Here's the changes I added to 3.10 raid1.c file:

--- ../linux-3.10/drivers/md/raid1.c	2014-02-02 16:01:55.003119836 +0400
+++ drivers/md/raid1.c	2014-02-02 16:07:37.913808336 +0400

@@ -1636,6 +1636,8 @@ static void end_sync_read(struct bio *bi
 	 */
 	if (test_bit(BIO_UPTODATE, &bio->bi_flags))
 		set_bit(R1BIO_Uptodate, &r1_bio->state);
+else
+printk("end_sync_read: !BIO_UPTODATE\n");

 	if (atomic_dec_and_test(&r1_bio->remaining))
 		reschedule_retry(r1_bio);

@@ -1749,6 +1751,7 @@ static int fix_sync_read_error(struct r1
 				 * active, and resync is currently active
 				 */
 				rdev = conf->mirrors[d].rdev;
+printk("fix_sync_read_error: calling sync_page_io(%Li, %Li<<9)\n", (uint64_t)sect, (uint64_t)s);
 				if (sync_page_io(rdev, sect, s<<9,
 						 bio->bi_io_vec[idx].bv_page,
 						 READ, false)) {

@@ -1931,10 +1934,12 @@ static void sync_request_write(struct md

 	bio = r1_bio->bios[r1_bio->read_disk];

-	if (!test_bit(R1BIO_Uptodate, &r1_bio->state))
+	if (!test_bit(R1BIO_Uptodate, &r1_bio->state)) {
 		/* ouch - failed to read all of that. */
+printk("sync_request_write: !R1BIO_Uptodate\n");
 		if (!fix_sync_read_error(r1_bio))
 			return;
+	}

 	if (test_bit(MD_RECOVERY_REQUESTED, &mddev->recovery))
 		if (process_checks(r1_bio) < 0)

And here is the whole dmesg result from the repair run:

[   74.288227] md: requested-resync of RAID array md1
[   74.288719] md: minimum _guaranteed_  speed: 1000 KB/sec/disk.
[   74.289329] md: using maximum available idle IO bandwidth (but not more than 200000 KB/sec) for requested-resync.
[   74.290404] md: using 128k window, over a total of 2096064k.
[  179.213754] ata6.00: exception Emask 0x0 SAct 0x7fffffff SErr 0x0 action 0x0
[  179.214500] ata6.00: irq_stat 0x40000008
[  179.214909] ata6.00: failed command: READ FPDMA QUEUED
[  179.215452] ata6.00: cmd 60/80:00:00:3e:3e/00:00:00:00:00/40 tag 0 ncq 65536 in
[  179.215452]          res 41/40:00:23:3e:3e/00:00:00:00:00/40 Emask 0x409 (media error) <F>
[  179.217087] ata6.00: status: { DRDY ERR }
[  179.217500] ata6.00: error: { UNC }
[  179.220185] ata6.00: configured for UDMA/133
[  179.220656] sd 5:0:0:0: [sdd] Unhandled sense code
[  179.221149] sd 5:0:0:0: [sdd]
[  179.221476] Result: hostbyte=DID_OK driverbyte=DRIVER_SENSE
[  179.222062] sd 5:0:0:0: [sdd]
[  179.222398] Sense Key : Medium Error [current] [descriptor]
[  179.223034] Descriptor sense data with sense descriptors (in hex):
[  179.223704]         72 03 11 04 00 00 00 0c 00 0a 80 00 00 00 00 00
[  179.224726]         00 3e 3e 23
[  179.225169] sd 5:0:0:0: [sdd]
[  179.225494] Add.

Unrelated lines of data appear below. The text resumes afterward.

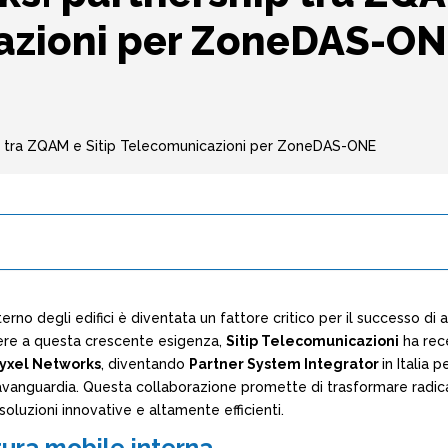
azioni per ZoneDAS-O
p tra ZQAM e Sitip Telecomunicazioni per ZoneDAS-ONE
erno degli edifici è diventata un fattore critico per il successo di a
ere a questa crescente esigenza,
Sitip Telecomunicazioni
ha rec
yxel Networks
, diventando
Partner System Integrator
in Italia p
avanguardia. Questa collaborazione promette di trasformare radica
oluzioni innovative e altamente efficienti.
tura mobile interna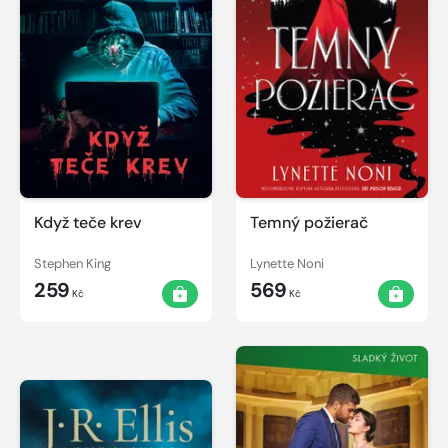
Když teče krev
Temný požierač
Stephen King
Lynette Noni
259
569
Kč
Kč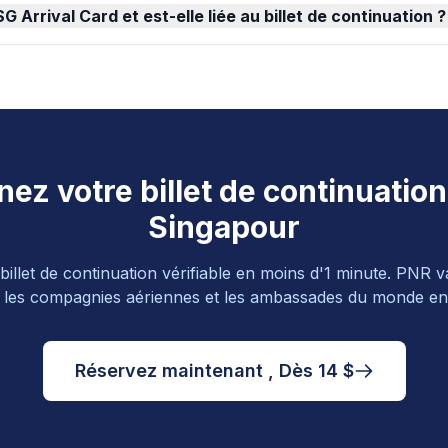
G Arrival Card et est-elle liée au billet de continuation ?
ez votre billet de continuatio
Singapour
illet de continuation vérifiable en moins d'1 minute. PNR v
 les compagnies aériennes et les ambassades du monde ent
Réservez maintenant , Dès 14 $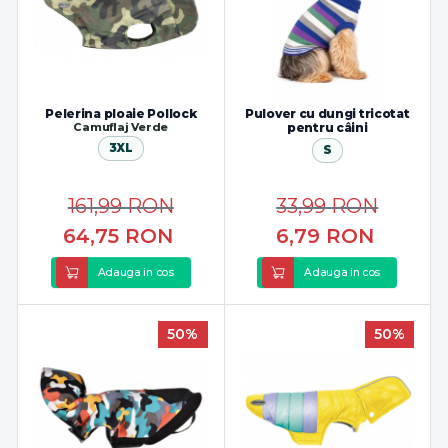
Pelerina ploaie Pollock
Pulover cu dungi tricotat
Camuflaj Verde
pentru câini
3XL
S
161,99
RON
33,99
RON
64,75
RON
6,79
RON
Adauga in cos
Adauga in cos
50%
50%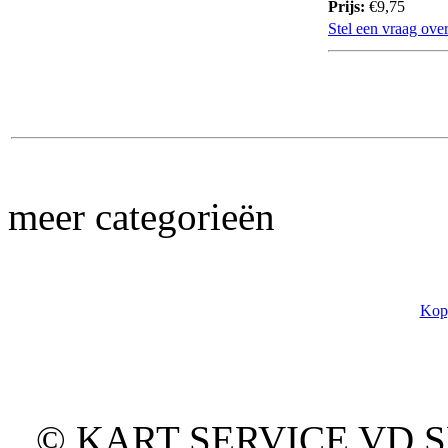
Prijs:
€9,75
Stel een vraag over
meer categorieën
Kopp
© KART SERVICE VD SPO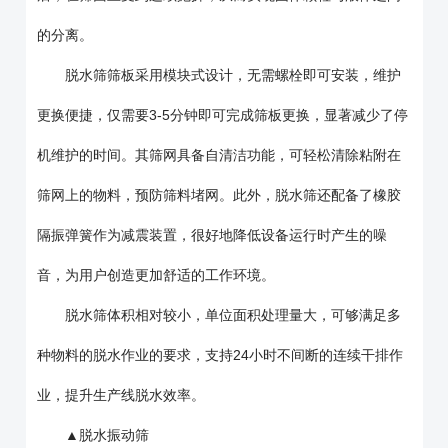
的分离。
脱水筛筛板采用模块式设计，无需螺栓即可安装，维护
更换便捷，仅需要3-5分钟即可完成筛板更换，显著减少了停
机维护的时间。其筛网具备自清洁功能，可轻松清除粘附在
筛网上的物料，预防筛料堵网。此外，脱水筛还配备了橡胶
隔振弹簧作为减震装置，很好地降低设备运行时产生的噪
音，为用户创造更加舒适的工作环境。
脱水筛体积相对较小，单位面积处理量大，可够满足多
种物料的脱水作业的要求，支持24小时不间断的连续干排作
业，提升生产线脱水效率。
▲脱水振动筛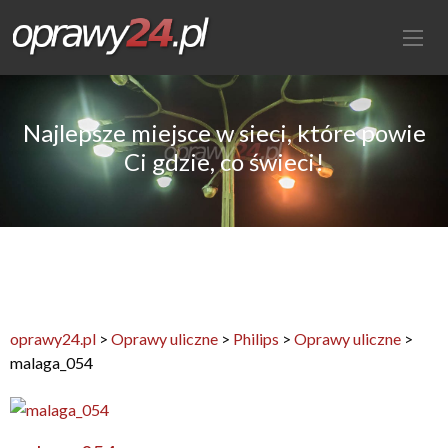
Najlepsze miejsce w sieci, które powie
Ci gdzie, co świeci!
oprawy24.pl
>
Oprawy uliczne
>
Philips
>
Oprawy uliczne
>
malaga_054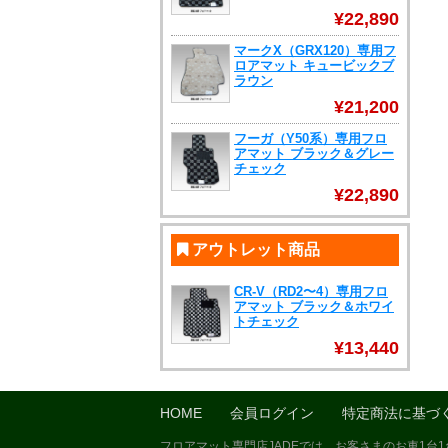
¥22,890
マークX（GRX120）専用フ
ロアマット キュービックブ
ラウン
¥21,200
フーガ（Y50系）専用フロ
アマット ブラック＆グレー
チェック
¥22,890
アウトレット商品
CR-V（RD2〜4）専用フロ
アマット ブラック＆ホワイ
トチェック
¥13,440
HOME
会員ログイン
特定商法に基づ
フロアマット専門店JADEでは、お客さまのお車1台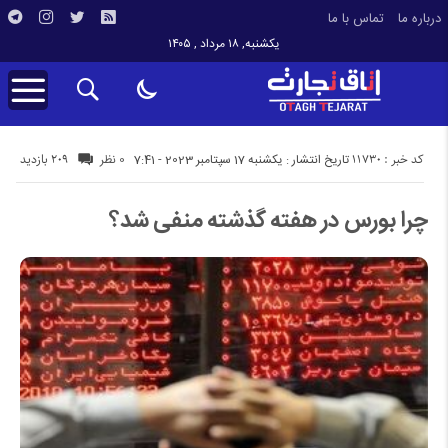
درباره ما
تماس با ما
یکشنبه, ۱۸ مرداد , ۱۴۰۵
کد خبر : 11730
209 بازدید
تاریخ انتشار : یکشنبه 17 سپتامبر 2023 - 7:41
0 نظر
چرا بورس در هفته گذشته منفی شد؟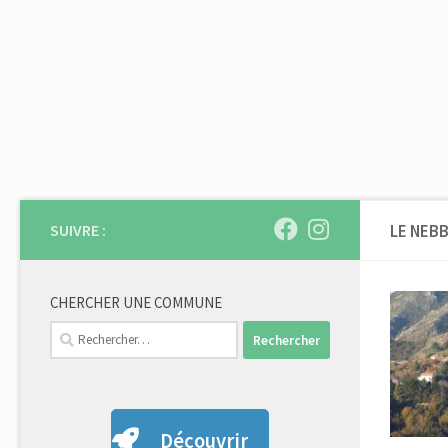
Skip to content
SUIVRE :
LE NEBB
CHERCHER UNE COMMUNE
Rechercher :
Découvrir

Sense: Unrecovered read error - auto reallocate failed
[  179.226215] sd 5:0:0:0: [sdd] CDB:
[  179.226577] Read(10): 28 00 00 3e 3e 00 00 00 80 00
[  179.227344] end_request: I/O error, dev sdd, sector 4079139
[  179.227926] end_sync_read: !BIO_UPTODATE
[  179.228359] ata6: EH complete
[  181.926457] md: md1: requested-resync done.


So the only printk I've added is seen: "end_sync_read: !BIO_UPTODATE", and
it looks like rewriting code is never called.


This is root array of a production machine, so I can reboot it only at
late evenings or at weekends.  But this time I finally want to fix the
bug for real, so I will not try to fix the erroneous drive until we will
be able to fix the code.  Just one thing: the fixing process might be
a bit slow.

Thanks,

/mjt


Hi,
 thanks for the testing and report.  I see what the problem is now.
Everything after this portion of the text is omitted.